Monday, August 8, 2011

Television is dead, Part. 6729987.
An article in yesterday's "New York Times" called "Ad Money Reliably Goes to Television," recounted the success, life and vibrancy of television advertising.

So tell that hipster from Williamsburg who skipped a whole season on "24" and then proudly proclaimed television dead, that he's a candy-assed fuckwit with a bad, ironic haircut.


candy-assed fuckwit with a bad, ironic haircut said...

no, no, no!
people don't watch TV. they just have it on while enjoying their social media!

Tim said...

I tried but it went in one ear and out the other.

Anonymous said...


It isn't content that's disappearing, it's the means of distribution

Pls don't become a Luddite

We await your new commercials which will receive a critical eye.. The same critical eye you hold on everyone else

Tim Malbon

Anonymous said...

Btw, you shouldn't be critiquing hairstyles

Tim Malbon

george tannenbaum said...

Good points, Tim. BTW, are you Ben's brother?

peggy said...

as long as people dont have the money to school their kids properly and buy them all the nice techy stuff there will be tv. to keep the costs low for them its tv programs with ads, instead of going totally pay per view and such.

more people unemployed, more time spent home watching tv, as i said months, or was it years, ago. im pretty sure that plays a part in keeping tv viewership high.

and theres simply no reason to cut down tv ad-spending, if your competitors dont do or you dont have something mega-effective and dead on target instead of tv.

lets see what happens with the economy though. doesnt look too rosy. but then, it hasnt for the past years either.

just rambling...

Anonymous said...


Not arguing against TV, but I don't get the rationale that increased unemployment makes TV a better option.

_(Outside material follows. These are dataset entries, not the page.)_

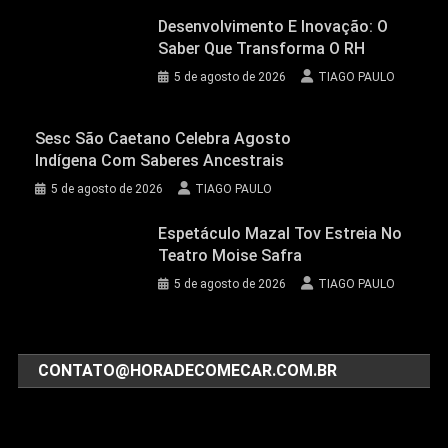
Desenvolvimento E Inovação: O
Saber Que Transforma O RH
5 de agosto de 2026
TIAGO PAULO
Sesc São Caetano Celebra Agosto
Indígena Com Saberes Ancestrais
5 de agosto de 2026
TIAGO PAULO
Espetáculo Mazal Tov Estreia No
Teatro Moise Safra
5 de agosto de 2026
TIAGO PAULO
CONTATO@HORADECOMECAR.COM.BR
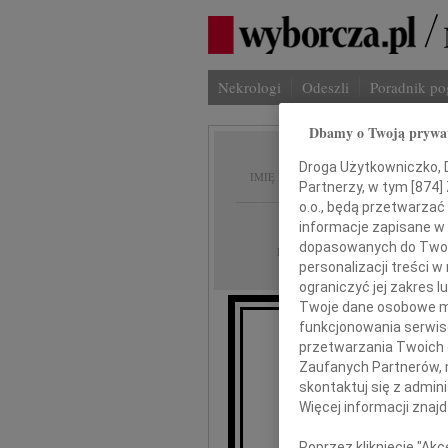
Nekrologi
Odeszli
Poradnik p
Dbamy o Twoją prywa
Elżbiet
Droga Użytkowniczko, Dr
IMIĘ I NAZWISKO:
Partnerzy, w tym [
874
]
o.o., będą przetwarzać 
Wrocław
REGION:
informacje zapisane w
dopasowanych do Twoich
09.04.2010
DATA EMISJI:
personalizacji treści 
ograniczyć jej zakres
Twoje dane osobowe mo
funkcjonowania serwisó
przetwarzania Twoich da
Z ogromnym żal
Zaufanych Partnerów, 
skontaktuj się z admin
Więcej informacji znaj
Poprzez kliknięcie "Ak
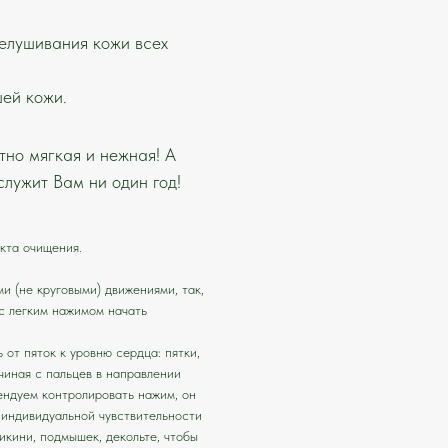
елушивания кожи всех
шей кожи.
тно мягкая и нежная! А
служит Вам ни один год!
кта очищения.
и (не круговыми) движениями, так,
 с легким нажимом начать
 от пяток к уровню сердца: пятки,
ачиная с пальцев в направлении
мендуем контролировать нажим, он
 индивидуальной чувствительности
икини, подмышек, декольте, чтобы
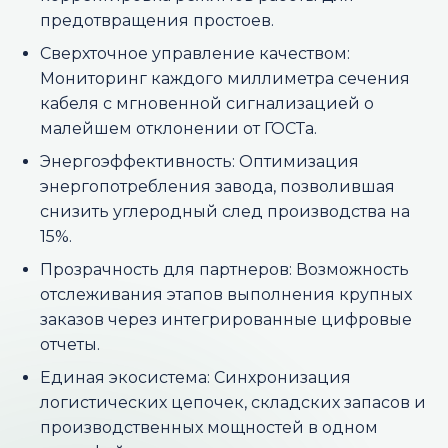
предотвращения простоев.
Сверхточное управление качеством:
Мониторинг каждого миллиметра сечения
кабеля с мгновенной сигнализацией о
малейшем отклонении от ГОСТа.
Энергоэффективность: Оптимизация
энергопотребления завода, позволившая
снизить углеродный след производства на
15%.
Прозрачность для партнеров: Возможность
отслеживания этапов выполнения крупных
заказов через интегрированные цифровые
отчеты.
Единая экосистема: Синхронизация
логистических цепочек, складских запасов и
производственных мощностей в одном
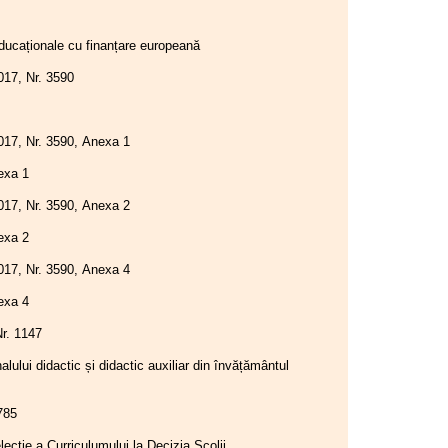
„Spiru Haret”
educaționale cu finanțare europeană
21.01.2026
Biroul Executiv S.I.P. Județul
1-MI3-2017, Nr. 3590
Hunedoara
19.01.2026
Consiliul de administrație al
GA1-MI3-2017, Nr. 3590, Anexa 1
I.S.J. Hunedoara
nexa 1
16.01.2026
Consiliul de administrație al
GA1-MI3-2017, Nr. 3590, Anexa 2
I.S.J. Hunedoara
nexa 2
13.01.2026
Consiliul de administrație al
GA1-MI3-2017, Nr. 3590, Anexa 4
I.S.J. Hunedoara
nexa 4
12.01.2026
Consiliul de administrație al
MI1, Nr. 1147
I.S.J. Hunedoara
lului didactic și didactic auxiliar din învățământul
05.01.2026
Consiliul de administrație al
I.S.J. Hunedoara
Nr. 785
15.12.2025
lecție a Curriculumului la Decizia Școlii
Consiliul de administrație al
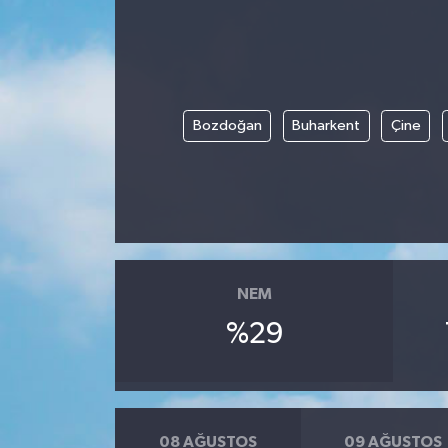
Devrek
Bolu
Bozdoğan
Buharkent
Çine
ÇEVRE
BİLİM VE TEKNOLOJİ
DUNYA
Düzce
NEM
%29
Eğitim
Ekonomi
08 AĞUSTOS
09 AĞUSTOS
Genel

If there is no money to be spent, then the net impact of any ad is going to be reduced.

Our job is to drive sales, not TV viewership.

Maybe I am just rambling, too.

peggy said...

just seen your comment, anonymous. i dont quite get how you are weaving together out of what i was saying.

what im saying is that if there is more unemployment, the number of people who spend more time at home will be higher. as will be the time spent watching tv (as background noise or actively passive) -- compared to the amount they were watching before, because they simply werent near a tv. they were at work. also, if they are unemployed, they dont have much money to spend (to go out, for example), etc. thats all pretty clear i think.

whether this makes the net impact of an ad less valuable is open to debate, surely will depend on category, pricing and so on, i.e. cannot be pinned down in a general statement. im guessing certain less expensive food might sell more, more expensive food less (the luxury end will also sell more, but rarely because of tv ads). so maybe the impact of lower priced food ads might be higher than that of higher priced in times of a downturn. but this is just guess work. although it seems logical. to me anyway.

dont underestimate the higher viewership. quite a large part of people might see ads now, they would never have seen before or never paid attention to, because they had better things to do and so on...

oh, and im wondering why you even consider the possibility that the ad and marketing world would be there to drive tv viewership. thats quite interesting and well weird. even if its just you rambling.